Target modulation and good pharmacokinetic and pharmacodynamic correlation was achieved with Buparlisib in tumor-bearing mice. Significant and dose-dependent antitumor activity was observed at dose levels sufficient to shut down the PI3K pathway, showing the strong relationship between compound concentration, pathway inhibition and efficacy. Suboptimal dose of Buparlisib was enough to strongly enhance the antitumor activity of standard of care (cytotoxic or targeted agents) in various cancer types such as prostate (with Taxotere), HER2-amplified breast cancer, or gastric cancer (with Herceptin/trastuzumab) and GBM (with temozolomide) [1].

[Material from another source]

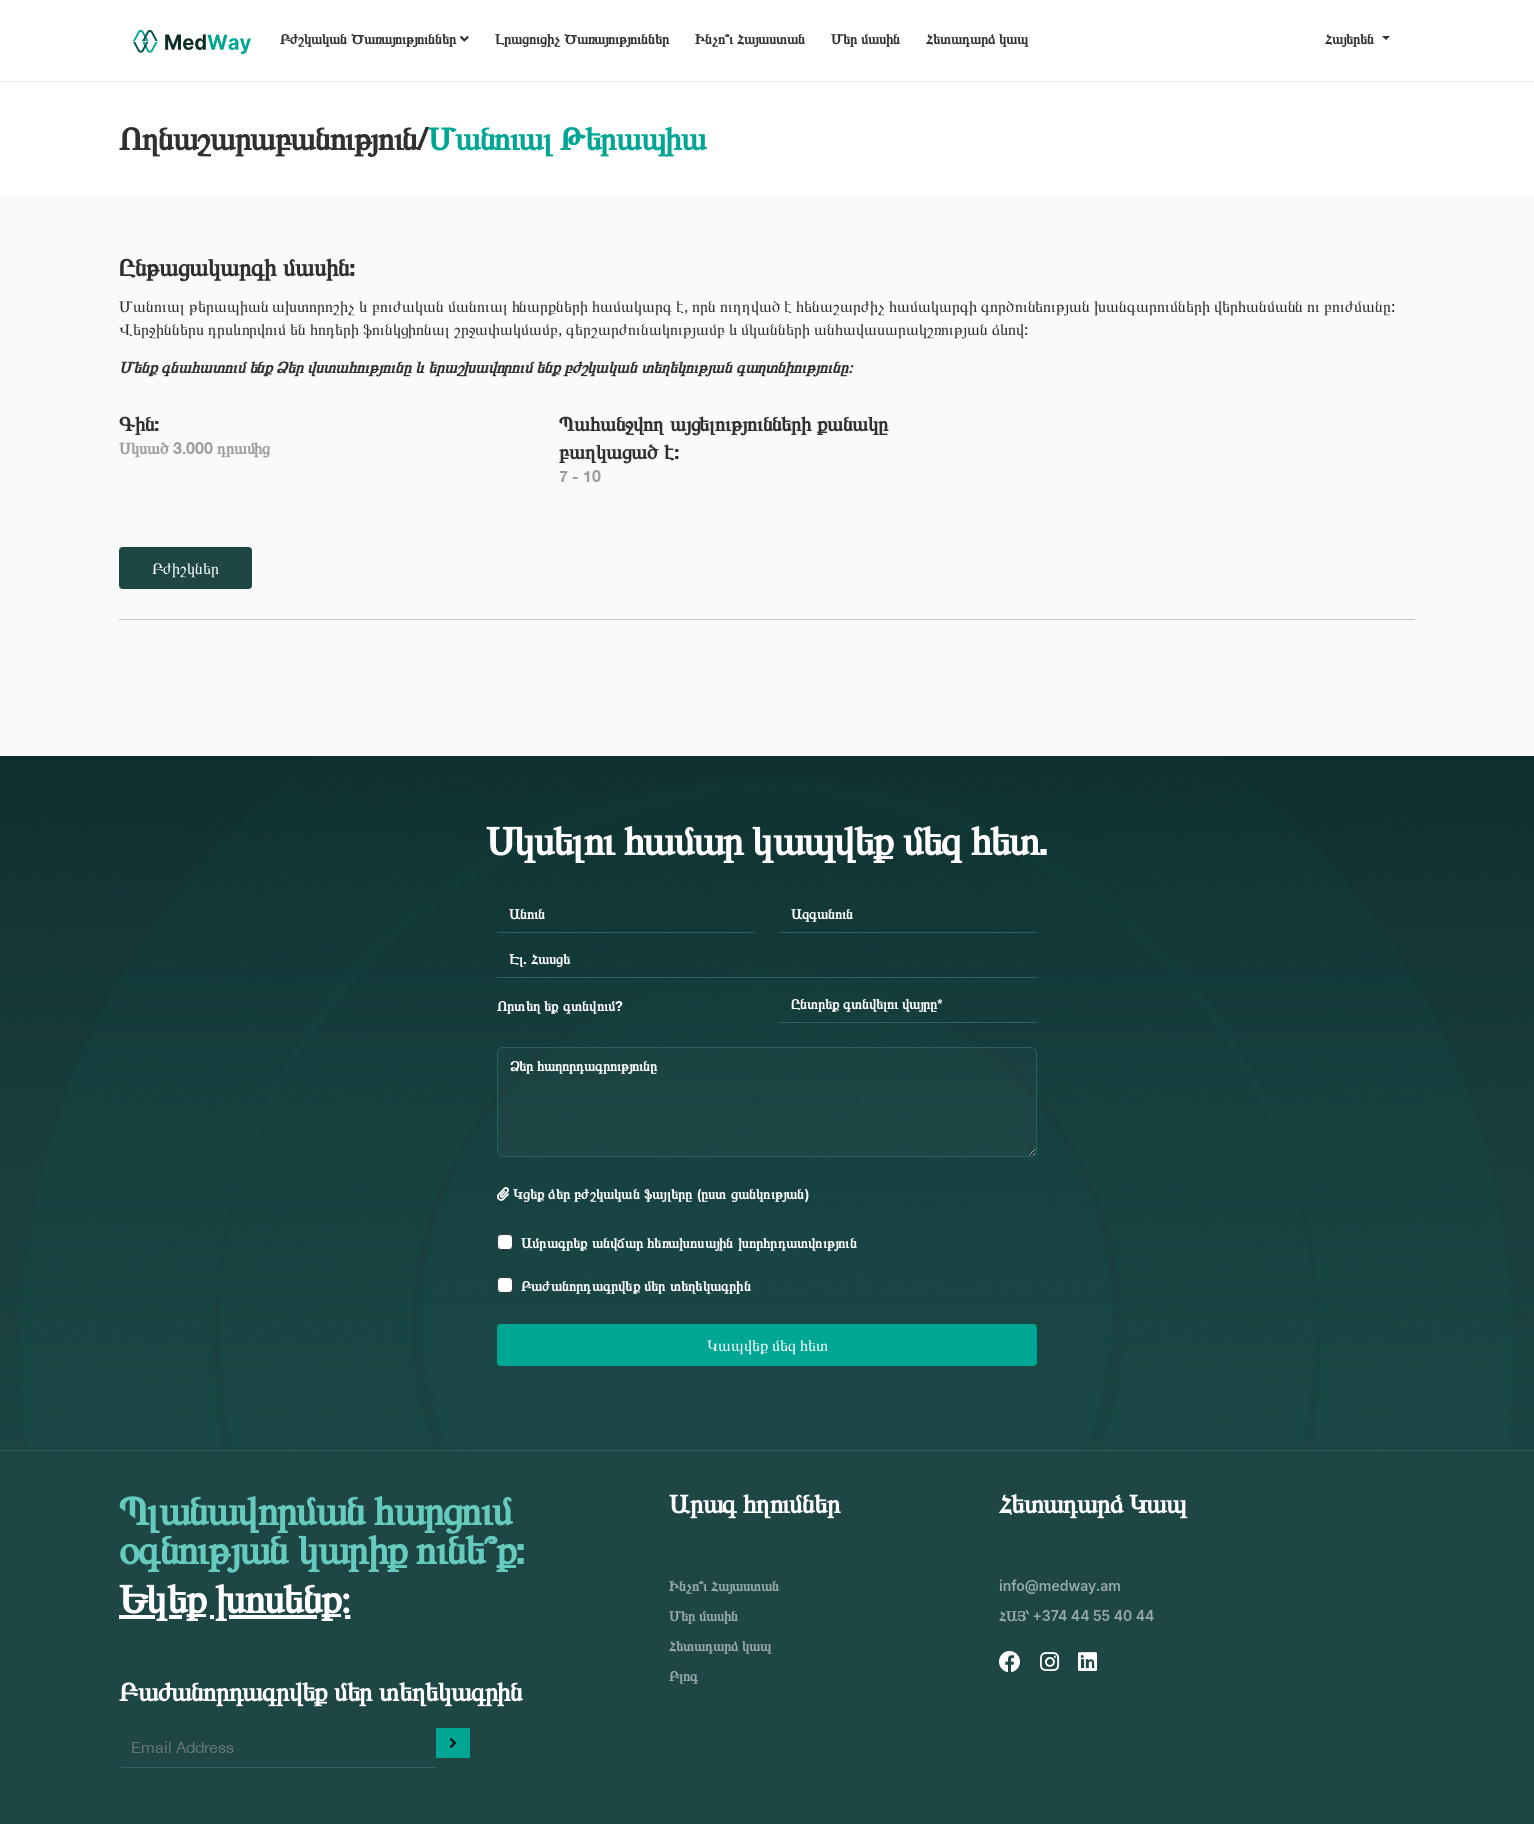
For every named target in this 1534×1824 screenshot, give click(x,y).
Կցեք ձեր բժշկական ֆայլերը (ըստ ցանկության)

Researchers tested the biologic effects of Buparlisib in a set of glioma cell lines. Buparlisib treatment for 72 hours resulted in a dose-dependent growth inhibition and effectively blocked the PI3K/Akt signaling cascade. Although they found no obvious relationship between the cell line's sensitivity to Buparlisib and the phosphatase and tensin homolog (PTEN) and epidermal growth factor receptor (EGFR) statuses, reserachers did observe a differential sensitivity pattern with respect to p53 status, with glioma cells containing wild-type p53 more sensitive than cells with mutated or deleted p53. Buparlisib showed differential forms of cell death on the basis of p53 status of the cells with p53 wild-type cells undergoing apoptotic cell death and p53 mutant/deleted cells having a mitotic catastrophe cell death [3].

In a review researchers have reported intense investigation of the potential biomarkers that explain response or resistance to buparlisib and inspire strategies to rationally explore the therapeutic potential of this drug with special emphasis on breast cancer [4].

1. Burger, M. T.; et. al. Identification of NVP-BKM120 as a Potent, Selective, Orally Bioavailable Class I PI3 Kinase Inhibitor for Treating Cancer. ACS Med Chem Lett 2011, 2(10), 774–779.
2. Maira, S. M.; et. al. Identification and characterization of NVP-BKM120, an orally available pan-class I PI3-kinase inhibitor. Mol Cancer Ther 2012, 11(2), 317-328.
3. Koul, D.; et. al. Antitumor activity of NVP-BKM120--a selective pan class I PI3 kinase inhibitor showed differential forms of cell death based on p53 status of glioma cells. Clin Cancer Res 2012, 18(1), 184-195. (Kinase Glo assay data)
4. Geuna, E.; et. al. Buparlisib , an oral pan-PI3K inhibitor for the treatment of breast cancer. Expert Opin Investig Drugs 2015, 24(3), 421-431.